EXERCISE DATA
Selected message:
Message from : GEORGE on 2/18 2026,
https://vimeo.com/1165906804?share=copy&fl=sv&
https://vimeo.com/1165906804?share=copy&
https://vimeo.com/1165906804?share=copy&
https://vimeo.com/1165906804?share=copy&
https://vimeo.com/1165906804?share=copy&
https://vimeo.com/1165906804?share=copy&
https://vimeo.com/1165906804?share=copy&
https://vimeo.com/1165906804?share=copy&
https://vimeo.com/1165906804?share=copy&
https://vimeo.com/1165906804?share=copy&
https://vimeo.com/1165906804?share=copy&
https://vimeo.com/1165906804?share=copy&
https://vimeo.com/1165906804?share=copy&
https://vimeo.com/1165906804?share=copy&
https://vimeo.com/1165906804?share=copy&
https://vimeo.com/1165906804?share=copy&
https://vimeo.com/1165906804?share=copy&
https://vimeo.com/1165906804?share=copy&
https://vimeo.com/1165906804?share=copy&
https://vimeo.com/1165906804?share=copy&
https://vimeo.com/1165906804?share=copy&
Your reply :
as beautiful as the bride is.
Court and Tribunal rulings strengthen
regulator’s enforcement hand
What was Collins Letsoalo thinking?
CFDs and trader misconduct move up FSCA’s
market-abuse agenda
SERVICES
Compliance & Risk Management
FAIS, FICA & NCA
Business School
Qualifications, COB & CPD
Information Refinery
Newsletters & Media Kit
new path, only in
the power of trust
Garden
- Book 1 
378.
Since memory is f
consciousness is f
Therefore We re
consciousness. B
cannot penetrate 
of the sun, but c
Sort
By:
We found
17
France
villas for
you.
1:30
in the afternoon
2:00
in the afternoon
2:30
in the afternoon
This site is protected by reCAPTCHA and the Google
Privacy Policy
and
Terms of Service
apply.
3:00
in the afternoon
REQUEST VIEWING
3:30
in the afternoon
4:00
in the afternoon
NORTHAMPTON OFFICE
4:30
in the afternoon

YOUR ASSIGNMENT
Starting from the records above, copy each line where the string "consciousness" is found.

EXPECTED ANSWER
consciousness is f
consciousness. B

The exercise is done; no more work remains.